School police departments trump armed teachers

http://www.connectamarillo.com/news/story.aspx?id=856546

Dumas school officials have employed sworn police officers in their school district for the past 15 years. Has the presence of cops on campus deterred heinous acts of violence during that time? Maybe so.

For my money, that is a far better investment than arming teachers with Glocks and then asking them to protect students when trouble erupts.

This, too, might be an investment worth making in other school districts that have the resources to pay for it.

The Sandy Hook Elementary School tragedy in Newtown, Conn., late this past year has elevated public awareness of gun violence to new levels. The deaths of 20 students and six of their teachers at the hands of a madman should be cause for all kinds of serious discussion. And that discussion is under way.
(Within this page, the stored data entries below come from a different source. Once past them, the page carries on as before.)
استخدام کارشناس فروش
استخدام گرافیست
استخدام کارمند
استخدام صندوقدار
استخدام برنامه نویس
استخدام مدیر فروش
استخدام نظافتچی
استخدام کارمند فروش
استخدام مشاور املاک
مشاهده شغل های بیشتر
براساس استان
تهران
Sadly, at least one goofy notion that has emerged has been to arm teachers. Let them put a gun in their desk drawer and when trouble breaks out, let them take down the bad guy with a single shot to the head.

That’s how it’s supposed to go … but my fear is that it wouldn’t happen quite that way. There’s the fear of stray bullets resulting in even more carnage.

Cities and counties too often lack the resources to deploy officers full time to school campuses. They, too, have many other constituents to protect.

That leaves school districts to create and staff their police departments, such as Dumas Independent School District has done.

I have just one caveat: that the officers are as well-trained as their law enforcement colleagues and that school districts wouldn’t settle for officers who couldn’t cut it in other departments. The lives of our children and those who teach them demand only the best protection possible.